[What you should do]: Where in the records does the word "wybitnych" occur? Copy each line in which it does.

** Opening Data supplied block **

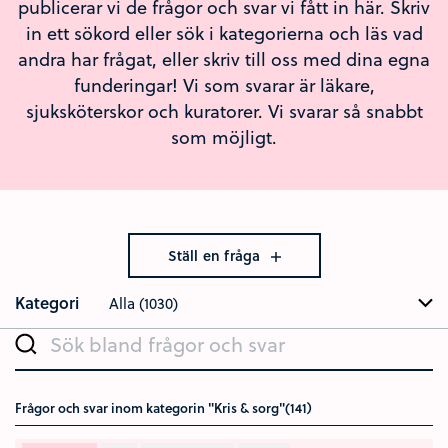
publicerar vi de frågor och svar vi fått in här. Skriv
in ett sökord eller sök i kategorierna och läs vad
andra har frågat, eller skriv till oss med dina egna
funderingar! Vi som svarar är läkare,
sjuksköterskor och kuratorer. Vi svarar så snabbt
som möjligt.
Ställ en fråga
Kategori
Alla (1030)
Sök bland frågor och svar
Frågor och svar inom kategorin "Kris & sorg"(141)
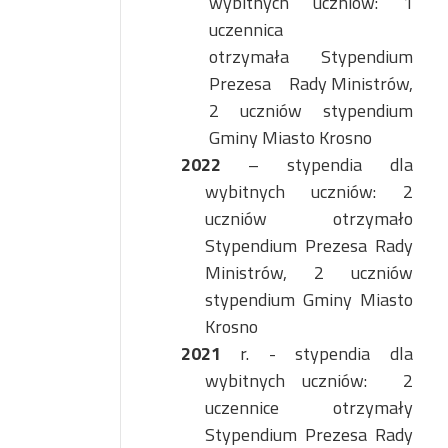
wybitnych uczniów: 1
uczennica
otrzymała Stypendium
Prezesa
Rady Ministrów,
2 uczniów stypendium
Gminy Miasto Krosno
2022
– stypendia dla
wybitnych uczniów: 2
uczniów otrzymało
Stypendium Prezesa Rady
Ministrów, 2 uczniów
stypendium Gminy Miasto
Krosno
2021
r. - stypendia dla
wybitnych uczniów:
2
uczennice otrzymały
Stypendium Prezesa Rady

** Closing Data supplied block **

[Expected output]:
wybitnych uczniów: 1
wybitnych uczniów: 2
wybitnych uczniów:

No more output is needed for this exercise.